If the public believed in and cared enough about the brain science to create better structures for providing high-quality care and education to young children, it’s likely that respect, professionalization and pay for those working in the field would follow. But it’d be hard to imagine the latter happening without the former.
“I come back to—how can we all recognize how important early learning is, and what we can continue to do to move the needle forward?” Kang says. “I feel very humbled and fortunate to be in this role at this time. But I don’t think it’s ever been easy to be in early education.”

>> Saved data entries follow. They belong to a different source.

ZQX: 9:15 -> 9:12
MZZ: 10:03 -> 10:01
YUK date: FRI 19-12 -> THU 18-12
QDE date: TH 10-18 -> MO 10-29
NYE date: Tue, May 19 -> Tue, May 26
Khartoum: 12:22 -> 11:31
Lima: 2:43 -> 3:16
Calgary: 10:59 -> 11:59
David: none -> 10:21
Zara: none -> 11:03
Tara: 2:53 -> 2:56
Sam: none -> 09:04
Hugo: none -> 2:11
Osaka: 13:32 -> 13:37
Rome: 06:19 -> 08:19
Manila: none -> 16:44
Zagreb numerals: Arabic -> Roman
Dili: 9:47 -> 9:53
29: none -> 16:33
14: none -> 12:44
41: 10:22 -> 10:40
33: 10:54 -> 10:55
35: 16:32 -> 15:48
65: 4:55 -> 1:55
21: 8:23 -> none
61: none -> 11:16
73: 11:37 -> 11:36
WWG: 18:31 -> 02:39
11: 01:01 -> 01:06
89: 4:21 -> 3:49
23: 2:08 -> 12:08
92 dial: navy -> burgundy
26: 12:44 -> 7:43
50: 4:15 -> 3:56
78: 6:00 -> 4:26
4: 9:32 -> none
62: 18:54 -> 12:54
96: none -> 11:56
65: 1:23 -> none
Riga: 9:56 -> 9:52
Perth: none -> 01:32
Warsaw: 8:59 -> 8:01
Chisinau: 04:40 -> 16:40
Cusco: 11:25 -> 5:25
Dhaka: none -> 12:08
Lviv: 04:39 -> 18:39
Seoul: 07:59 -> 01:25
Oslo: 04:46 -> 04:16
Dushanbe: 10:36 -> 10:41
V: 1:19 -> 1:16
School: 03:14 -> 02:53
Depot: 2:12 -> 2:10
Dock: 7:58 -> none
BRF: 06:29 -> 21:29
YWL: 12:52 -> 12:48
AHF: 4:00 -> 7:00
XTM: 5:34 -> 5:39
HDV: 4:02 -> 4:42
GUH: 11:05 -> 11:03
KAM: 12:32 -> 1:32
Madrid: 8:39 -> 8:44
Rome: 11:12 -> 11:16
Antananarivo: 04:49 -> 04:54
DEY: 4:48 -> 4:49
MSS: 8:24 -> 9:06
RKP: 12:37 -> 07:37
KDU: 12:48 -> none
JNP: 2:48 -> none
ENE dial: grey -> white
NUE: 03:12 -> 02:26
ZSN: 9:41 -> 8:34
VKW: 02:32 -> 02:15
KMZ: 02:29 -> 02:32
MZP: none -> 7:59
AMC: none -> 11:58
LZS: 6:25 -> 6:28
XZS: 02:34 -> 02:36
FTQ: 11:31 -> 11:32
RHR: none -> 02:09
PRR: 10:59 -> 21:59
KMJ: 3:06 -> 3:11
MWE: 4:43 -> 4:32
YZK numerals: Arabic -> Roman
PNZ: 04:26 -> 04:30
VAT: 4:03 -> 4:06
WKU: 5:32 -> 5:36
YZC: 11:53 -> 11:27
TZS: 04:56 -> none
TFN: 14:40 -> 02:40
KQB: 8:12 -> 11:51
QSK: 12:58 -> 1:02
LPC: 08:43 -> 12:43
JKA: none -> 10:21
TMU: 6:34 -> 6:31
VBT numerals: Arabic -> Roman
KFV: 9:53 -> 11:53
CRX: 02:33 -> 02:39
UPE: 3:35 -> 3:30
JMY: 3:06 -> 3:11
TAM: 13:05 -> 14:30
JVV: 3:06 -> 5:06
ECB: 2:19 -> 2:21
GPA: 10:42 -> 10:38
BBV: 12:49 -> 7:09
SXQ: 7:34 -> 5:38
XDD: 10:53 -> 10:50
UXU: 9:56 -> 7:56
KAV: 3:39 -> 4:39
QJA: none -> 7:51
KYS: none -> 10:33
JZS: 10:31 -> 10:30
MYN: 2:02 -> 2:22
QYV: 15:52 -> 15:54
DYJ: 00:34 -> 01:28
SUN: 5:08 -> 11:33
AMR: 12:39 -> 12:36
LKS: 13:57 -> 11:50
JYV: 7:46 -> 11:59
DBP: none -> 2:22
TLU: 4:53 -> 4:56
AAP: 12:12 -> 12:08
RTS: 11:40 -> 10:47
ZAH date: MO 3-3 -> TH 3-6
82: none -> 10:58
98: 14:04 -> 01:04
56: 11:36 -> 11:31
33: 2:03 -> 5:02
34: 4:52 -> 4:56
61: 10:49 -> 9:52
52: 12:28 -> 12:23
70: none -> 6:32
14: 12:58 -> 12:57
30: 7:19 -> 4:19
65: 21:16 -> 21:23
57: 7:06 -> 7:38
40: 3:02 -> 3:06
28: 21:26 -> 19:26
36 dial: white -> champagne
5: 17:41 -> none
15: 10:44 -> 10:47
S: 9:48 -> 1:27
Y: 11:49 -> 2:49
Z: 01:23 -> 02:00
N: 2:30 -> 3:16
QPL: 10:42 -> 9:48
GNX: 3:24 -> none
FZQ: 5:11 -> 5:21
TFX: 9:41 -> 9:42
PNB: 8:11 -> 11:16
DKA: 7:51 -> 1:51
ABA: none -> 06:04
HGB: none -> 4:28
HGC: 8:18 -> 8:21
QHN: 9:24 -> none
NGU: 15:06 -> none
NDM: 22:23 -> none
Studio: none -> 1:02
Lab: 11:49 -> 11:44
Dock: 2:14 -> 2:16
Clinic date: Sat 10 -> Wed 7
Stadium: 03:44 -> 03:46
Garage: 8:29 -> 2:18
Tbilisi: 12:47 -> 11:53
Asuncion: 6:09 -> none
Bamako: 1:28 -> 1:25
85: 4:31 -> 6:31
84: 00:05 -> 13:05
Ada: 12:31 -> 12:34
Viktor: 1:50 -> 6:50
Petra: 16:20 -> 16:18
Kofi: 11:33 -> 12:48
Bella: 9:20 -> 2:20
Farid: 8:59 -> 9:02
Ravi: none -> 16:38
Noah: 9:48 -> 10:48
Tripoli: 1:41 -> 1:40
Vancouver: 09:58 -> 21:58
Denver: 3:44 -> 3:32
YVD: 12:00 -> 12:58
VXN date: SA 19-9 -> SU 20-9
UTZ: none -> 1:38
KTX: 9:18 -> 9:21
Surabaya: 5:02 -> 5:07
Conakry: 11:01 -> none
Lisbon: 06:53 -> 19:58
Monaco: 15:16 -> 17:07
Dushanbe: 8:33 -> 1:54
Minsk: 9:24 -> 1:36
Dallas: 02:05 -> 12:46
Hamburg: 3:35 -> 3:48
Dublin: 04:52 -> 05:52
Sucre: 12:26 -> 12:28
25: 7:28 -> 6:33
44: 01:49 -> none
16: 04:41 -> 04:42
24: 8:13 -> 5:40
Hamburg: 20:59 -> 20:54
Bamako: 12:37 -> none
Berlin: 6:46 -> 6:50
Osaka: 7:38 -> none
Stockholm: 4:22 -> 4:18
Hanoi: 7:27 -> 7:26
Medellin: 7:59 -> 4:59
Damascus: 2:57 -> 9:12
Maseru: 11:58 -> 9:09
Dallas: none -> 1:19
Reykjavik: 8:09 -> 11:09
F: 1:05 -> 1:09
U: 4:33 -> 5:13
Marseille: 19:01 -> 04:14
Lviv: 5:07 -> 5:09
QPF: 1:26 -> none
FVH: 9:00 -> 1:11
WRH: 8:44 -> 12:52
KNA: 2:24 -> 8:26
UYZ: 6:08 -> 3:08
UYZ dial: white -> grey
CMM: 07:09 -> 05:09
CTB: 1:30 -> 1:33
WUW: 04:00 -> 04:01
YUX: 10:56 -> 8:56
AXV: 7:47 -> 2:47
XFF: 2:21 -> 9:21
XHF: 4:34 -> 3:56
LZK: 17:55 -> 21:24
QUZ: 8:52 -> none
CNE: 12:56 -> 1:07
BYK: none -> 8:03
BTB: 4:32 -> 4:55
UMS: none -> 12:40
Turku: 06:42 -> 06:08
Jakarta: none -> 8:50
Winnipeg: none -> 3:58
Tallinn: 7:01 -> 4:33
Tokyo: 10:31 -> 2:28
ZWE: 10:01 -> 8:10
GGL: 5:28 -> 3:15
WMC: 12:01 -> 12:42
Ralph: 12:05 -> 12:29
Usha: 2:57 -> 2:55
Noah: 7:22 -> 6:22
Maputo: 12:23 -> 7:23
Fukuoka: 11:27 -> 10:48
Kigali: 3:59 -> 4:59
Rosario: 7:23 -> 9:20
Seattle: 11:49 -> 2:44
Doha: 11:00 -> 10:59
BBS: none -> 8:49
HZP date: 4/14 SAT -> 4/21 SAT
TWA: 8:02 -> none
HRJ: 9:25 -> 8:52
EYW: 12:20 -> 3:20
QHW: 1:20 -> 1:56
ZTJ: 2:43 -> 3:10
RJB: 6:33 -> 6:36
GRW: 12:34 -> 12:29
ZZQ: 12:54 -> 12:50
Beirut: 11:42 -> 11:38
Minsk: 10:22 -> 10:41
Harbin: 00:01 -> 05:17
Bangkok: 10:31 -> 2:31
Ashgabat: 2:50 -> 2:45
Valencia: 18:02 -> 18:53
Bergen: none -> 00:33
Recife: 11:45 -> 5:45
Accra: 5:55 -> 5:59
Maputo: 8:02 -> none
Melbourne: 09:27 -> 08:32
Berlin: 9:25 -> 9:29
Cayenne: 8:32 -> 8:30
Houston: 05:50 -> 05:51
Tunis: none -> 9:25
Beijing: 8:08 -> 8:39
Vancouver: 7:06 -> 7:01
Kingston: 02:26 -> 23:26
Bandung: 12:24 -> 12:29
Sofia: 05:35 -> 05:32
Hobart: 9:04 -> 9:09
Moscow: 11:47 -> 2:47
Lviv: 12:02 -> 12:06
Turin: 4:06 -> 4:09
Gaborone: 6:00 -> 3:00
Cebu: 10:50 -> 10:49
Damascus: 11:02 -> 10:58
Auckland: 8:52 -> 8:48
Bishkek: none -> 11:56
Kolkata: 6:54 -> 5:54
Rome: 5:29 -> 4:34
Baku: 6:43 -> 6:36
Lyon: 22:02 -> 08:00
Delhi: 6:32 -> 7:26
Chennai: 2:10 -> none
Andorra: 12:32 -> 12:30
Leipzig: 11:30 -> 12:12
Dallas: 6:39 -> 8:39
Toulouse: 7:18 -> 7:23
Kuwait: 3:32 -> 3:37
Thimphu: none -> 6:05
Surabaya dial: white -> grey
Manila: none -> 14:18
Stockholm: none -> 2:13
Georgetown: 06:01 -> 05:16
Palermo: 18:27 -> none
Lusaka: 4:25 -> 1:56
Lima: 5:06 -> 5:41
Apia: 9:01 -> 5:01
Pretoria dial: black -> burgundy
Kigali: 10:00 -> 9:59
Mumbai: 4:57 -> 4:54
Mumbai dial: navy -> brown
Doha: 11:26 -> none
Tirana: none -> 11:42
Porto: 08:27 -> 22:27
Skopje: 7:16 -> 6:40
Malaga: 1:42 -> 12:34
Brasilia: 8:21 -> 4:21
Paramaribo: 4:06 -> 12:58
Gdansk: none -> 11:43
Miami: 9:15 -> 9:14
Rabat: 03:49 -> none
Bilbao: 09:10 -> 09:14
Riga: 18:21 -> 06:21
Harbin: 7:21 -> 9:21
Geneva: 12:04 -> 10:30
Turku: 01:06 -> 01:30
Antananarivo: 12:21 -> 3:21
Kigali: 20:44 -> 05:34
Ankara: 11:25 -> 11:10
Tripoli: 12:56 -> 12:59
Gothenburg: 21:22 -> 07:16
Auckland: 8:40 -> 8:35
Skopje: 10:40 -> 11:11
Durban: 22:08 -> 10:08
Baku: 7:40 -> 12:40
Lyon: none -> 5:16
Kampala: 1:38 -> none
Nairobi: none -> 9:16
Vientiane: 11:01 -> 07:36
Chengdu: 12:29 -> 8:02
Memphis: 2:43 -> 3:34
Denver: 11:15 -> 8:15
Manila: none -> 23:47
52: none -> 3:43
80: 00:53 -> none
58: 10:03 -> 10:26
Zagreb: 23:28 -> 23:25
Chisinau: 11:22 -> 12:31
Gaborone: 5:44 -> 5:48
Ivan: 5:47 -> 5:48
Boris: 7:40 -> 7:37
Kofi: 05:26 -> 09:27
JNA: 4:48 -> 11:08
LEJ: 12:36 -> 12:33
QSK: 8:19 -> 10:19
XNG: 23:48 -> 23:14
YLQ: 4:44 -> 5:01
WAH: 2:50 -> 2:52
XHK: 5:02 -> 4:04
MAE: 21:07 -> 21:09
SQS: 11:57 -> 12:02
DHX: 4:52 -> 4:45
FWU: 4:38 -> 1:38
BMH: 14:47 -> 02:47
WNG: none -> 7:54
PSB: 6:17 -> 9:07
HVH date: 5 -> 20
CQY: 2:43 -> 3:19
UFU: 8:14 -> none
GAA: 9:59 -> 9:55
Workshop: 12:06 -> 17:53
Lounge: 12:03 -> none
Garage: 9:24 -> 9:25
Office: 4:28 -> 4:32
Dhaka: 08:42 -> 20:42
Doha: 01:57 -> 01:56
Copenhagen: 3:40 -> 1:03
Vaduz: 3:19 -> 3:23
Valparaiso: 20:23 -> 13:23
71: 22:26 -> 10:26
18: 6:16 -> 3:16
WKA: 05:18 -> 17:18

As Kang settles into her new title, she hopes to continue to position NAEYC and its members at the center of policy discussions around early childhood education, advocating for more federal investments and public support for the field.
“It doesn’t have to be so complicated and difficult,” Kang says. “I want it to be that someone who wants to go into early education can do so without being concerned that they can’t make ends meet, that they can pursue a profession that they love and do what’s good for young children and families, and know that they can be supported in this profession, as a career.”